Three-dimensional retro-modelling of transpression on a linked fault system: the Upper Cretaceous deformation on the western border of the Bohemian Massif, Germany

David C. Tanner1, Jan H. Behrmann1, Onno Oncken2 and Klaus Weber3

1 Geologisches Institut, Universtität Freiburg, Albertstraße 23b, D-7104 Freiburg, Germany.

2 GeoForschungsZentrum, Telegrafenberg A17, D-14473 Potsdam, Germany.

3 IDGL, Universität Göttingen, Goldschmidtstrasse 3, D-37077 Göttingen, Germany.
 

 Contents:

 Abstract 
 Introduction 
 Geological background 
     Surface structure of the modelled area 
     Geologic information from the KTB borehole 
     Geophysical interpretation 
         Seismic information 
             Gravity and magnetic anomaly modelling 
     Other geological information 
         Sedimentary record of the Mesozoic basin adjacent to the 
         ZEV 
             The record of Mesozoic and Cenozoic crustal movements 
             Paleomagnetic vectors 
The Upper Cretaceous deformation event 		    Retro-modelling in three dimensions 
     Aim of the modelling  
     Known and projected elements required for  
     modelling  
     Deformation kinematics and parameters  
 Results 
 Discussion of the results 
     Tectonic thickening and uplift of the ZEV  
     Implications for the pre-Upper Cretaceous ZEV 
     geometry  
 Conclusions 
 Acknowledgements 
 References 
 

Abstract

The Zone of Erbendorf/Vohenstrauß (ZEV) on the western margin of the Bohemian Massif was deformed by an Upper Cretaceous intra-plate deformation event. Dextral transpression was caused by the reactivation of pre-existing structures.

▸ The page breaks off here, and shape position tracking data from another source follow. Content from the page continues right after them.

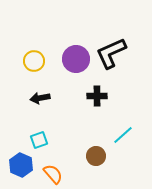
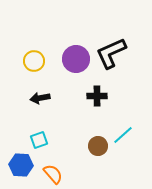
brown circle: moved 2 px right, 10 px up
blue hexagon: rotated 20 degrees counterclockwise
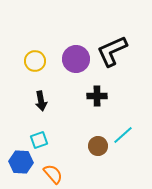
black L-shape: moved 1 px right, 2 px up
yellow circle: moved 1 px right
black arrow: moved 1 px right, 3 px down; rotated 90 degrees counterclockwise
blue hexagon: moved 3 px up
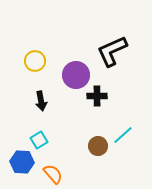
purple circle: moved 16 px down
cyan square: rotated 12 degrees counterclockwise
blue hexagon: moved 1 px right
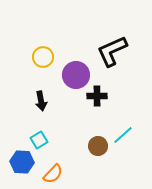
yellow circle: moved 8 px right, 4 px up
orange semicircle: rotated 85 degrees clockwise
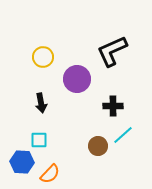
purple circle: moved 1 px right, 4 px down
black cross: moved 16 px right, 10 px down
black arrow: moved 2 px down
cyan square: rotated 30 degrees clockwise
orange semicircle: moved 3 px left
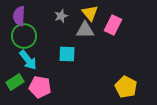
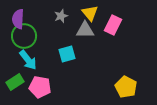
purple semicircle: moved 1 px left, 3 px down
cyan square: rotated 18 degrees counterclockwise
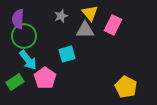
pink pentagon: moved 5 px right, 9 px up; rotated 25 degrees clockwise
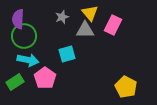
gray star: moved 1 px right, 1 px down
cyan arrow: rotated 40 degrees counterclockwise
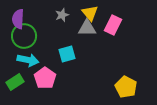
gray star: moved 2 px up
gray triangle: moved 2 px right, 2 px up
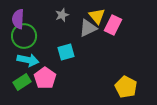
yellow triangle: moved 7 px right, 3 px down
gray triangle: moved 1 px right; rotated 24 degrees counterclockwise
cyan square: moved 1 px left, 2 px up
green rectangle: moved 7 px right
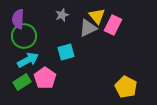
cyan arrow: rotated 40 degrees counterclockwise
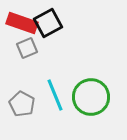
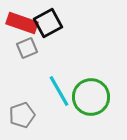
cyan line: moved 4 px right, 4 px up; rotated 8 degrees counterclockwise
gray pentagon: moved 11 px down; rotated 25 degrees clockwise
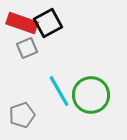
green circle: moved 2 px up
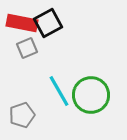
red rectangle: rotated 8 degrees counterclockwise
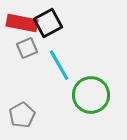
cyan line: moved 26 px up
gray pentagon: rotated 10 degrees counterclockwise
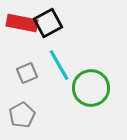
gray square: moved 25 px down
green circle: moved 7 px up
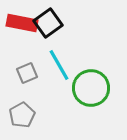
black square: rotated 8 degrees counterclockwise
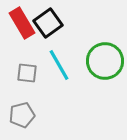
red rectangle: rotated 48 degrees clockwise
gray square: rotated 30 degrees clockwise
green circle: moved 14 px right, 27 px up
gray pentagon: rotated 15 degrees clockwise
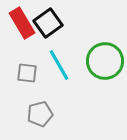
gray pentagon: moved 18 px right, 1 px up
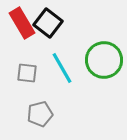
black square: rotated 16 degrees counterclockwise
green circle: moved 1 px left, 1 px up
cyan line: moved 3 px right, 3 px down
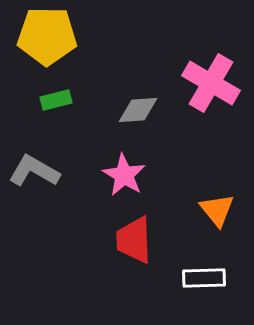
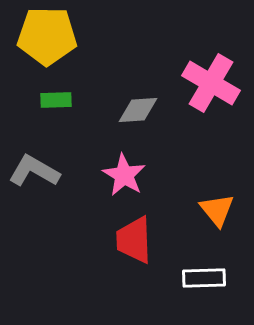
green rectangle: rotated 12 degrees clockwise
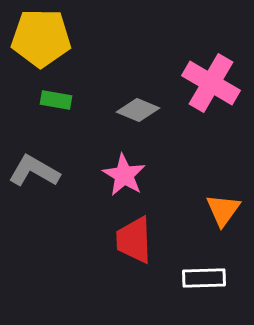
yellow pentagon: moved 6 px left, 2 px down
green rectangle: rotated 12 degrees clockwise
gray diamond: rotated 27 degrees clockwise
orange triangle: moved 6 px right; rotated 15 degrees clockwise
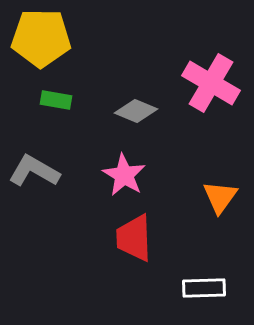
gray diamond: moved 2 px left, 1 px down
orange triangle: moved 3 px left, 13 px up
red trapezoid: moved 2 px up
white rectangle: moved 10 px down
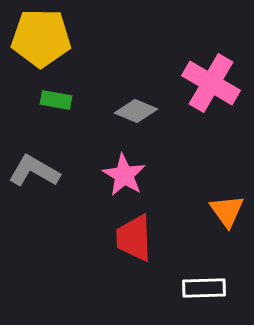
orange triangle: moved 7 px right, 14 px down; rotated 12 degrees counterclockwise
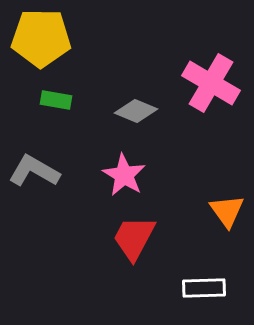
red trapezoid: rotated 30 degrees clockwise
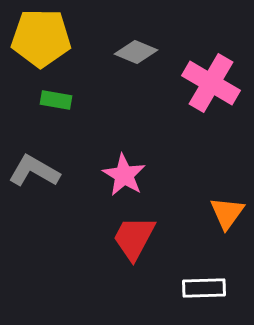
gray diamond: moved 59 px up
orange triangle: moved 2 px down; rotated 12 degrees clockwise
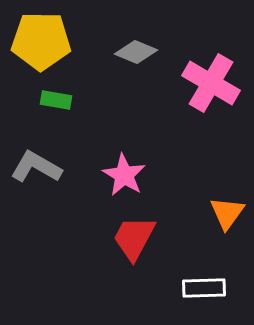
yellow pentagon: moved 3 px down
gray L-shape: moved 2 px right, 4 px up
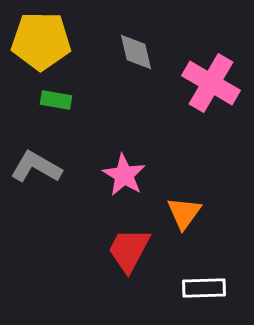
gray diamond: rotated 54 degrees clockwise
orange triangle: moved 43 px left
red trapezoid: moved 5 px left, 12 px down
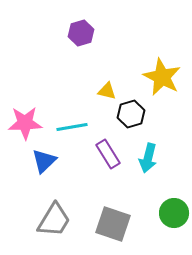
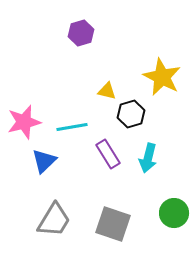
pink star: moved 1 px left, 1 px up; rotated 12 degrees counterclockwise
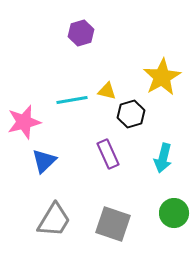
yellow star: rotated 15 degrees clockwise
cyan line: moved 27 px up
purple rectangle: rotated 8 degrees clockwise
cyan arrow: moved 15 px right
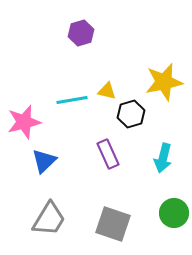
yellow star: moved 2 px right, 5 px down; rotated 18 degrees clockwise
gray trapezoid: moved 5 px left, 1 px up
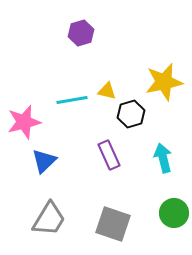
purple rectangle: moved 1 px right, 1 px down
cyan arrow: rotated 152 degrees clockwise
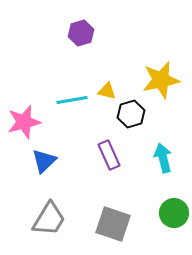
yellow star: moved 3 px left, 2 px up
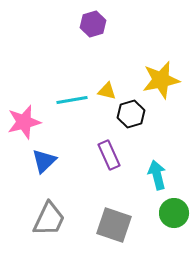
purple hexagon: moved 12 px right, 9 px up
cyan arrow: moved 6 px left, 17 px down
gray trapezoid: rotated 6 degrees counterclockwise
gray square: moved 1 px right, 1 px down
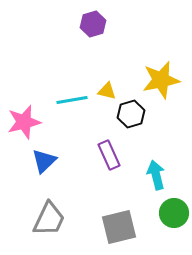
cyan arrow: moved 1 px left
gray square: moved 5 px right, 2 px down; rotated 33 degrees counterclockwise
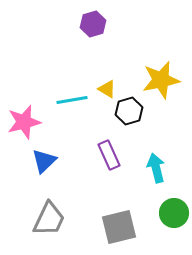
yellow triangle: moved 2 px up; rotated 18 degrees clockwise
black hexagon: moved 2 px left, 3 px up
cyan arrow: moved 7 px up
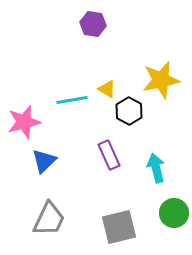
purple hexagon: rotated 25 degrees clockwise
black hexagon: rotated 16 degrees counterclockwise
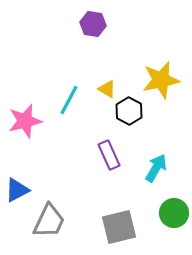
cyan line: moved 3 px left; rotated 52 degrees counterclockwise
pink star: moved 1 px right, 1 px up
blue triangle: moved 27 px left, 29 px down; rotated 16 degrees clockwise
cyan arrow: rotated 44 degrees clockwise
gray trapezoid: moved 2 px down
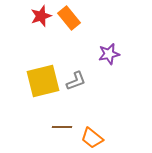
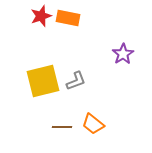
orange rectangle: moved 1 px left; rotated 40 degrees counterclockwise
purple star: moved 14 px right; rotated 20 degrees counterclockwise
orange trapezoid: moved 1 px right, 14 px up
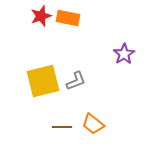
purple star: moved 1 px right
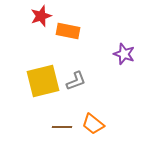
orange rectangle: moved 13 px down
purple star: rotated 20 degrees counterclockwise
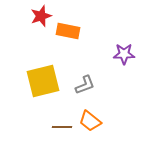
purple star: rotated 20 degrees counterclockwise
gray L-shape: moved 9 px right, 4 px down
orange trapezoid: moved 3 px left, 3 px up
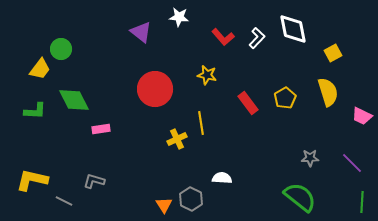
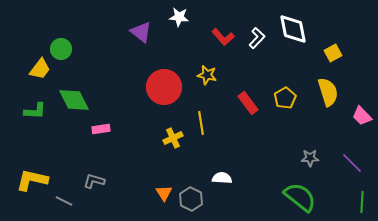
red circle: moved 9 px right, 2 px up
pink trapezoid: rotated 20 degrees clockwise
yellow cross: moved 4 px left, 1 px up
orange triangle: moved 12 px up
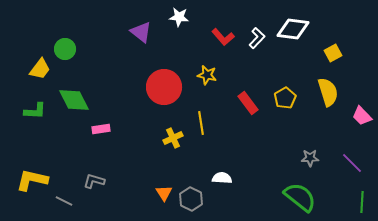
white diamond: rotated 72 degrees counterclockwise
green circle: moved 4 px right
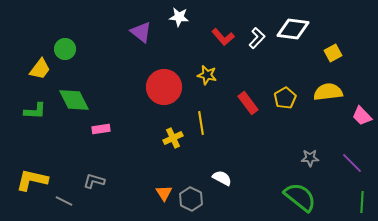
yellow semicircle: rotated 80 degrees counterclockwise
white semicircle: rotated 24 degrees clockwise
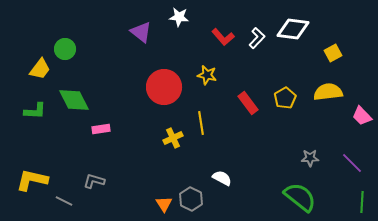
orange triangle: moved 11 px down
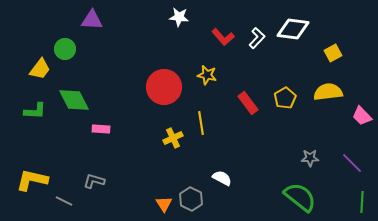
purple triangle: moved 49 px left, 12 px up; rotated 35 degrees counterclockwise
pink rectangle: rotated 12 degrees clockwise
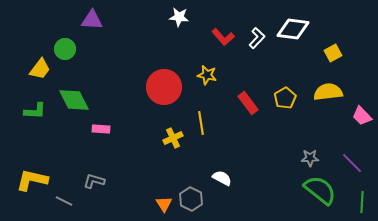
green semicircle: moved 20 px right, 7 px up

Using the extensive geological and geophysical database available, we constructed a three-dimensional virtual model of the ZEV. The model was deformed in reverse, to remove the effects of the Upper Cretaceous event. This involved moving the hanging wall (the ZEV) in a sinistral transtensive sense northwards above a composite active fault surface composed of two steep faults, perpendicular to another in strike, and a detachment intersecting both faults at 9.5 km depth. Hanging-wall deformation was accommodated by antithetic inclined shear. Seven kilometres heave of the hanging wall fulfilled the geological constraints. Calculated uplifts range from 2-6 km. Deformation is mostly only contained within the ZEV. The hanging-wall deformation above a linked fault system was highly complex, causing rollover above one fault and drag-folding above the other. The most important control on the vertical movement and deformation of the hanging wall was a 30 degree change in the strike of one of the coupled faults.